# Circular Motion

Circular motion and rotational motion are not the same.

Circular motion is about some external point; rotational motion is about an internal axis.

Rotational motion is motion about an internal axis (the Earth rotates on its axis). Angular quantities are beyond the scope of this course and will not be discussed. AP Physics C uses rotational motion in more depth.   For the diagram below, there are two types of motion going on at the same time…rotational motion (about the sphere’s axis) and translational motion (in a straight line). Circular motion is motion following a circular (curved) path.

When an object has a circular motion, the distance moved is along the circumference of the object’s path.

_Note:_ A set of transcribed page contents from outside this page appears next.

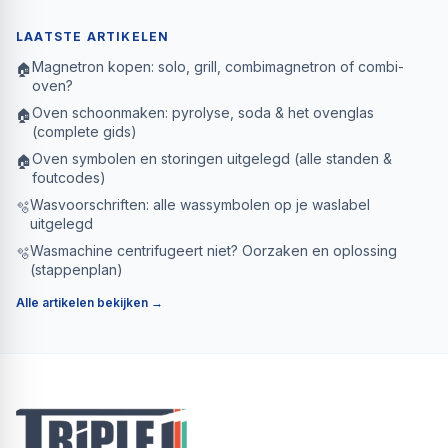
LAATSTE ARTIKELEN
Magnetron kopen: solo, grill, combimagnetron of combi-
🏠
oven?
Oven schoonmaken: pyrolyse, soda & het ovenglas
🏠
(complete gids)
Oven symbolen en storingen uitgelegd (alle standen &
🏠
foutcodes)
Wasvoorschriften: alle wassymbolen op je waslabel
🫧
uitgelegd
Wasmachine centrifugeert niet? Oorzaken en oplossing
🫧
(stappenplan)
Alle artikelen bekijken →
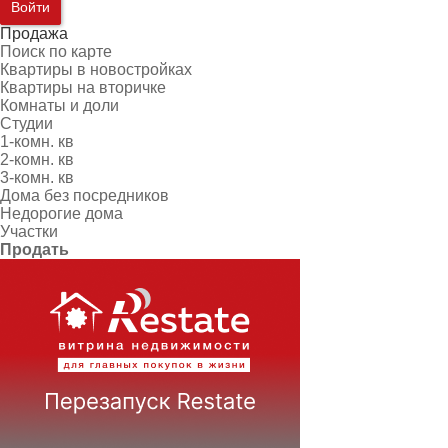
Войти
Продажа
Поиск по карте
Квартиры в новостройках
Квартиры на вторичке
Комнаты и доли
Студии
1-комн. кв
2-комн. кв
3-комн. кв
Дома без посредников
Недорогие дома
Участки
Продать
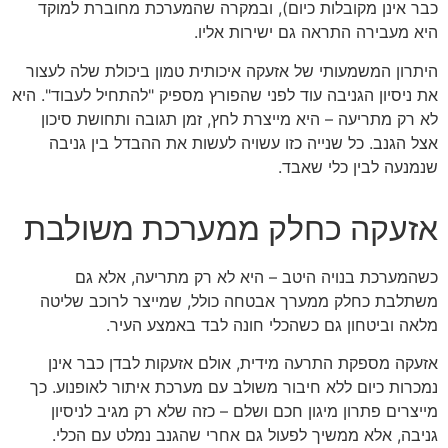
כבר אינן מקובלות כיום), ובמקרה שהמערכת מחוברת למוקד
היא מעבירה התראה גם ישירות אליו.
היתרון המשמעותי של אזעקה איכותית טמון ביכולת שלה לעצור
את ניסיון הגניבה עוד לפני שהפורץ מספיק "להתחיל לעבוד". היא
לא רק מתריעה – היא מייצרת לחץ, זמן תגובה ותחושת סיכון
אצל הגנב. כל שנייה כזו עשויה לעשות את ההבדל בין גניבה
שנמנעה לבין כלי שאבד.
אזעקה כחלק ממערכת משולבת
כשהמערכת בנויה היטב – היא לא רק מתריעה, אלא גם
משתלבת כחלק ממערך אבטחה כולל, שמייצר לרוכב שליטה
מלאה וביטחון גם כשהכלי חונה לבד באמצע העיר.
אזעקה מספקת התרעה מידית, אולם אזעקות לבדן כבר אינן
נמכרות כיום ללא חיבור משולב עם מערכת איתור לאופנוע. כך
מייצרים פתרון מיגון חכם ושלם – כזה שלא רק מגיב לניסיון
גניבה, אלא ממשיך לפעול גם אחרי שהגנב נמלט עם הכלי.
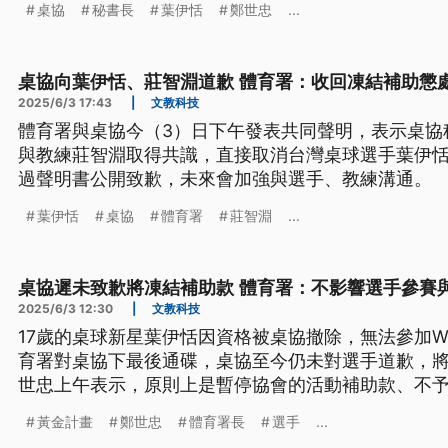
桌協
秘書長
葉伊恬
鄭世忠
...
接受道歉，風波暫時落幕。
桌協向葉伊恬、莊智淵道歉 體育署：收回凍結補助懲
2025/6/3 17:43
|
文教科技
體育署與桌協今（3）日下午發表共同聲明，表示桌協
與教練莊智淵取得共識，直接取消台灣桌球選手葉伊恬
過聲明書公開致歉，未來會加強與選手、教練溝通。
葉伊恬
桌協
體育署
莊智淵
...
桌協遲未致歉將凍結補助款 體育署：不影響選手參賽
2025/6/3 12:30
|
文教科技
17歲的桌球新星葉伊恬因資格被桌協撤除，無法參加W
育署對桌協下最後通碟，桌協至今仍未對選手道歉，
世忠上午表示，原則上是暫停協會的活動補助款、不
是黃金計畫不會取消也不會暫停。
黃金計畫
鄭世忠
體育署長
選手
...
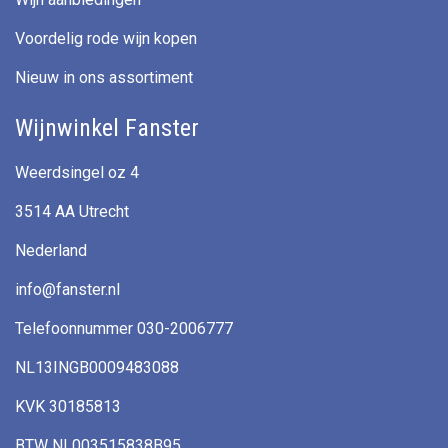
Voordelig rode wijn kopen
Nieuw in ons assortiment
Wijnwinkel Fanster
Weerdsingel oz 4
3514 AA Utrecht
Nederland
info@fanster.nl
Telefoonnummer 030-2006777
NL13INGB0009483088
KVK 30185813
BTW NL003515838B95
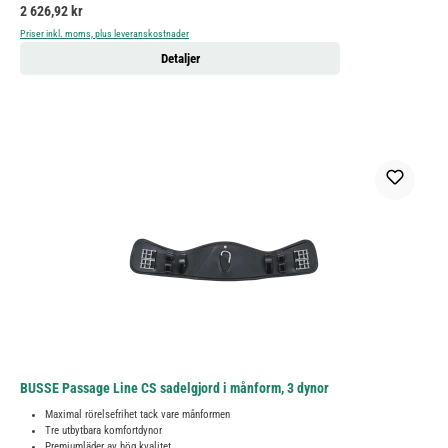
Ordinarie pris:
2 626,92 kr
Priser inkl. moms, plus leveranskostnader
Detaljer
BUSSE Passage Line CS sadelgjord i månform, 3 dynor
Maximal rörelsefrihet tack vare månformen
Tre utbytbara komfortdynor
Premiumläder av hög kvalitet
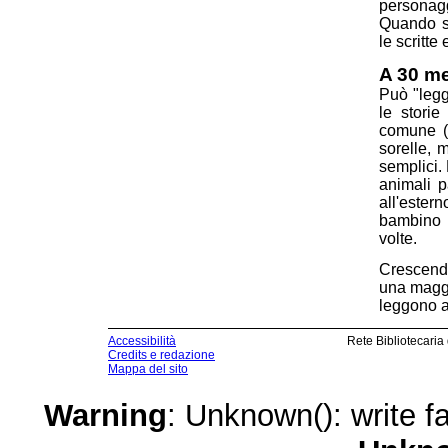
personag
Quando s
le scritte e
A 30 m
Può "legge
le stori
comune (a
sorelle, 
semplici. 
animali p
all'ester
bambino p
volte.
Crescendo
una maggio
leggono a
Accessibilità
Rete Bibliotecaria
Credits e redazione
Mappa del sito
Warning
: Unknown(): write fa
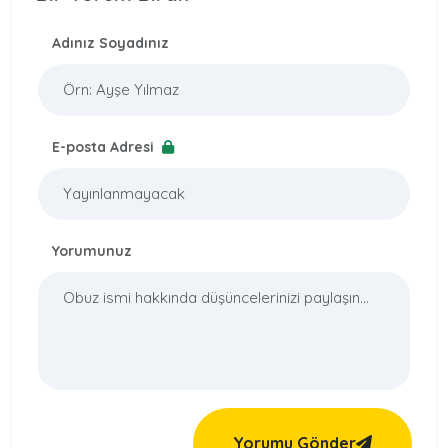
Adınız Soyadınız
E-posta Adresi
Yorumunuz
Yorumu Gönder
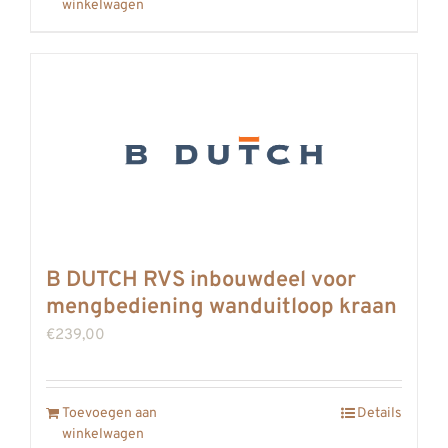
winkelwagen
B DUTCH RVS inbouwdeel voor
mengbediening wanduitloop kraan
€
239,00
Toevoegen aan
Details
winkelwagen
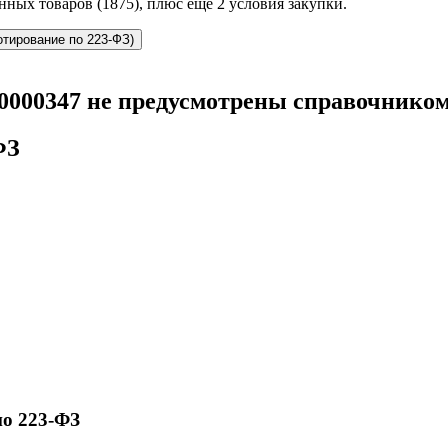
нных товаров (1875), плюс ещё 2 условия закупки.
отирование по 223-ФЗ)
00000347 не предусмотрены справочнико
ФЗ
по 223-ФЗ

We have already established that in order to follow a curved path, an object must have 2 separate motions (which can be represented by vectors drawn perpendicular to each other). See the diagram below to illustrate the velocity vector (v) and the tension vector (T), which will represent the centripetal force that is directed towards the center of the circle. You will also see the centripetal acceleration vector (ac), which is also directed toward the center of the circle. Notice that v is always perpendicular to ac and Fc. It has been established that in order to change its motion (such as changing directions to follow a curved path), an object must be undergoing acceleration. And that acceleration must be caused by some net (unbalanced) force.

The acceleration that produces circular motion is called centripetal acceleration . The force that produces the centripetal acceleration is called a centripetal force. Centripetal means toward the center. Centripetal force can be due to one of three physical forces – tension, gravitational force, or friction – to be discussed in more detail on the next pages. Centripetal force is NEVER placed on a free-body diagram. But the other three forces would be placed instead!